No. AI tools are effective at identifying structural issues like missing alt text, colour contrast failures and heading hierarchy problems. They struggle with contextual assessments, cognitive accessibility and the user experience of people who rely on assistive technologies. Manual testing by trained auditors and testing with disabled users remain necessary for a thorough accessibility assessment.
Which accessibility issues can AI detect most reliably?
AI performs well when detecting missing or poor-quality alternative text, colour contrast violations, heading structure problems, missing form labels and template-level patterns where the same accessibility failure repeats across multiple pages. It is also increasingly effective at flagging focus management issues and elements that may obscure keyboard focus.
Are accessibility overlays a good alternative to proper accessibility testing?
No.
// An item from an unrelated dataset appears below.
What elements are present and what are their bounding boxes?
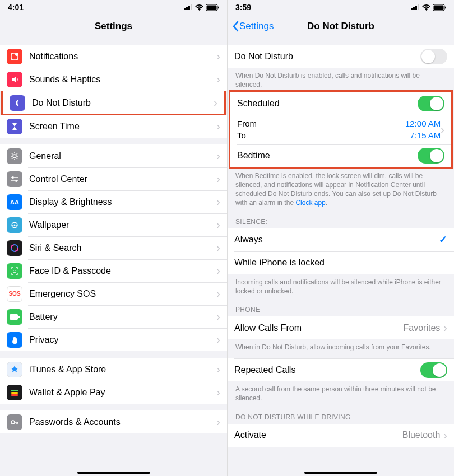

Accessibility overlays are JavaScript widgets that claim to fix accessibility problems automatically, but they do not address the underlying HTML and code issues that cause barriers for assistive technology users. The accessibility community consistently advises against relying on overlays. Fixing the source code and testing properly is the only reliable path to compliance.
What UK legislation applies to website accessibility?
The Equality Act 2010 requires service providers to make reasonable adjustments for disabled people, which includes digital services. The Public Sector Bodies (Accessibility Regulations) 2018 requires public sector websites and mobile applications to meet WCAG 2.1 Level AA. Private sector organisations are covered by the Equality Act, and meeting WCAG 2.2 Level AA is considered the current standard of good practice.
How often should AI accessibility testing be run?
AI-powered accessibility scans should run at least weekly on production websites to catch regressions introduced by content updates, template changes or third-party script additions. During active development, running AI analysis on staging environments after each significant code change helps catch issues before they reach production. This should sit alongside periodic manual audits carried out by accessibility specialists.